If you look at UK-EU negotiations what you see, how would you describe the negotiation tactics and strategy of both sides? Read few comments.

Frank HägeLecturer in Politics, Department of Politics and Public Administration, University of Limerick

Cameron’s negotiation tactic is probably the best he could come up with in his situation (sitting between two stools – his Eurosceptic backbenchers at home and the other EU member states in Europe, and not really wanting to leave the EU himself). Three of the four issues that he has selected as demands are not terribly controversial. So whatever the outcome of negotiations, he can always claim success at home. At the moment, it looks like he is also insisting on some meaningful concession with respect to the only more controversial issue, i.e. the payment of welfare benefits to EU migrants. The other member states seem to be prepared to give him something of substance, but only to the extent that the free movement principle is not put into question (or at least not obviously violated). At the same time, the negotiations cannot be seen to go too smoothly, because that would undermine Cameron’s claim at home that he has received important concessions. Since both Cameron and his negotiation partners in Europe know that, it is not entirely clear to what degree temporary stalemates in negotiations are truly a result of different views or just posturing.

Simon UsherwoodAssociate Dean, Senior Lecturer, Department of Politics, University of Surrey

Both sides are trying to present an image of being tough on these negotiations: Cameron because he needs to convince voters that he has got a good deal, Tusk (and other member states) because they want to show that they are not simply giving the UK everything it wants. Beyond that image, I think everyone involved in the negotiation wants to find a deal, so it is a matter of them finding something that looks substantial, even if its actual impact proves to be very small: this is why the access to welfare benefits is so complex – the UK’s original demands would have challenged a key part of the EU’s acquis, so now they need to find something that is much more compliant with the treaties, but still allows Cameron to claim some kind of success. The main challenge now before the European Council will be whether other member states bring up more objections to the draft due later today: if they do, then a deal will probably have to wait until the following European Council.
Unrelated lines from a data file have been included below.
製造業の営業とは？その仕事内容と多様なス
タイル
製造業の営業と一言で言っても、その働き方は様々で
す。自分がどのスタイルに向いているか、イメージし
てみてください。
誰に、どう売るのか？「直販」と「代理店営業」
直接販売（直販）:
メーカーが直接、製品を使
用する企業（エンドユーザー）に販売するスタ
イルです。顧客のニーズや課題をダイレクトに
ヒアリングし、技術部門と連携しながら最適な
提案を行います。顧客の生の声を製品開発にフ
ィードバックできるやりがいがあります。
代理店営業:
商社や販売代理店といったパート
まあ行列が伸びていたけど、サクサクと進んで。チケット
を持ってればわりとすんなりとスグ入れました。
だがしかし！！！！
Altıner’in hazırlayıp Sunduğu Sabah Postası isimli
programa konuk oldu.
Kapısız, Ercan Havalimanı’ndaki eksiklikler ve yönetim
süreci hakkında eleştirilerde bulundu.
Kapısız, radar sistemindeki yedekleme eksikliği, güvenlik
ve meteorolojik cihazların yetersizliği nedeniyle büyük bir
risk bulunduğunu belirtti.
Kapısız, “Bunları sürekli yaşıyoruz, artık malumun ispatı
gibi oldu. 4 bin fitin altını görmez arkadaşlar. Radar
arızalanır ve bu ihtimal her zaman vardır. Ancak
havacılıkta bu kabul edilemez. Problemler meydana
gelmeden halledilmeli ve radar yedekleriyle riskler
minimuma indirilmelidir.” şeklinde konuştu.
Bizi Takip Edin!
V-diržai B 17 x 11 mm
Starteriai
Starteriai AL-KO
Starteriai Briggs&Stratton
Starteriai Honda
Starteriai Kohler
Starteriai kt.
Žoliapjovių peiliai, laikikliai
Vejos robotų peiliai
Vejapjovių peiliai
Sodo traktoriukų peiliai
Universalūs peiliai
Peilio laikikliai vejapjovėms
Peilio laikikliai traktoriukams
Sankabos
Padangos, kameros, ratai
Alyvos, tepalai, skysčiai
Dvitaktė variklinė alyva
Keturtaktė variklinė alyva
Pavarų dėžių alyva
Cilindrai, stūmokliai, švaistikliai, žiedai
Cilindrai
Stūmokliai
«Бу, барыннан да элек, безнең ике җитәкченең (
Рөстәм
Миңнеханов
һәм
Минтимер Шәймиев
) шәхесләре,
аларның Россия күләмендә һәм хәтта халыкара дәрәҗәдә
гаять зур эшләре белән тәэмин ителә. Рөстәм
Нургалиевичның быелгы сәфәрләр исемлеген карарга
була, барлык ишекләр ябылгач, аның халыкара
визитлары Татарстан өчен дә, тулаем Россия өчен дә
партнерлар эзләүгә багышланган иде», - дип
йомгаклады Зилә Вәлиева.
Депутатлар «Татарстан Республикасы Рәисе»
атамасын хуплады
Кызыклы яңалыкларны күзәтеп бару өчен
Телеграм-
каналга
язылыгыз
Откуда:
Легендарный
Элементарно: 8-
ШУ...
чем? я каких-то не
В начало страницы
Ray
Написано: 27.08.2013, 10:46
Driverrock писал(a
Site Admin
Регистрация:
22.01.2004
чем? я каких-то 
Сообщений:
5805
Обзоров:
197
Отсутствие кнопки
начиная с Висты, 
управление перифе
Kristian SteinnesProfessor, Department of Historical Studies, Norwegian University of Science and Technology

I do see negotiation tactics is part of the overall strategy. Thus, if we take a look at the longer term strategy in the UK (i.e. the Cameron governments strategy) it is, as far as I can see, two-fold: a) to negotiate a deal that will enable the UK to stay in the EU – i.e. to negotiate a deal upon which is possible to win the referendum for the ‘stay campaign’. b) to neutralise the eurosceptics in the conservative party in order to being able to carry out politics in relations to the EU without being pushed to the brink of the very same eurosceptics. Thus, the UK strategy is to stay in the EU on terms acceptable to the majority of the British public.

The longer-term EU strategy is to keep the UK inside the EU – without treaty changes. In that respect, it is a problem that at least one of Cameron’s demands (free movement), might require treaty change if it should be fully recognised.

To meet these strategic ends, the tactics in both Britain and the EU are to give and take enough to keep Britain inside the EU. Thus, Cameron’s tactics would be to secure a deal he could sell to the British public as a victory for his demands, or most of his demands. For the EU it is to find ways of accommodate Cameron’s demands acceptable to most EU members. Yet free movement is a particularly important issue (not least for former Eastern European countries).

Thus the negotiation strategy in the EU is to recognise Cameron’s problems in this area without giving up the right to free movement. At the core of the tactics is some form of temporary ’emergency brake’ on in-work benefits for EU migrants in the UK (which appears to be acceptable to many EU countries). It is a tactical issue (negotiable) to decide how long such a temporary brake should exist. Cameron’s tactic is to propose sufficient time for such a provision, perhaps seven years, which would leave him with scope for accepting something less than that. On the other side, all 27 countries (all except Britain) have to agree on the number of years – and the nitty-gritty for securing a deal.